Allergan teria indicado, entre 2000 e 2005, uso do produto para tratamentos terapêuticos

Reuters

01 Setembro 2010 | 20h22

CHICAGO - A empresa farmacêutica Allergan, fabricante do Botox, concordou nesta quarta-feira, 1º, em pagar US$ 600 milhões (1,04 trilhão) para cancelar uma investigação federal sobre suas práticas indevidas de promoção do produto, usado sob a forma de injeção para suavizar rugas na pele.

A empresa teria indicado, entre os anos 2000 e 2005, o Botox para tratamentos terapêuticos contra a dor (cefaleias, espasmos e paralisia cerebral), o que não havia sido aprovado pelas autoridades sanitárias dos Estados Unidos.

A Allergan concordou em se declarar culpada e deve pagar US$ 375 milhões ao governo e outros US$ 225 milhões para resolver ações civis.

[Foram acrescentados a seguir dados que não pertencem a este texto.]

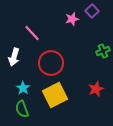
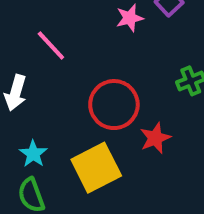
red circle: (51, 63) -> (114, 105), moved
red star: (96, 89) -> (155, 138), moved

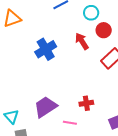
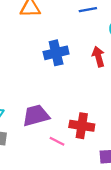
red cross: (86, 103) -> (82, 126), size x1.5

Segundo o acordo firmado com o Departamento de Justiça americano, a companhia pagará o valor ao governo em impostos não recorrentes no seu terceiro trimestre fiscal.

Após a decisão, as ações da empresa subiram 2,75%, em um dia de forte alta no mercado.

Aprovação

Em março, a agência sanitária americana Food and Drug Administration (FDA) aprovou o Botox para tratamento de rigidez muscular no cotovelo, punho e nos dedos em adultos com espasmos nos membros superiores. O rótulo do produto agora inclui instruções para esse fim, segundo a empresa.

Baseada em estudos anunciados em setembro de 2008, a Allergan solicitou à FDA a aprovação do Botox para tratamento de enxaqueca crônica. Espera-se que a entidade se pronuncie sobre o assunto até o fim de 2010.

Embora o Botox seja aprovado em 70 países, como Reino Unido e Canadá, para o tratamento de sintomas associados à paralisia cerebral juvenil, o produto não tem homologação nos EUA, onde é utilizado atualmente sem regulação sanitária.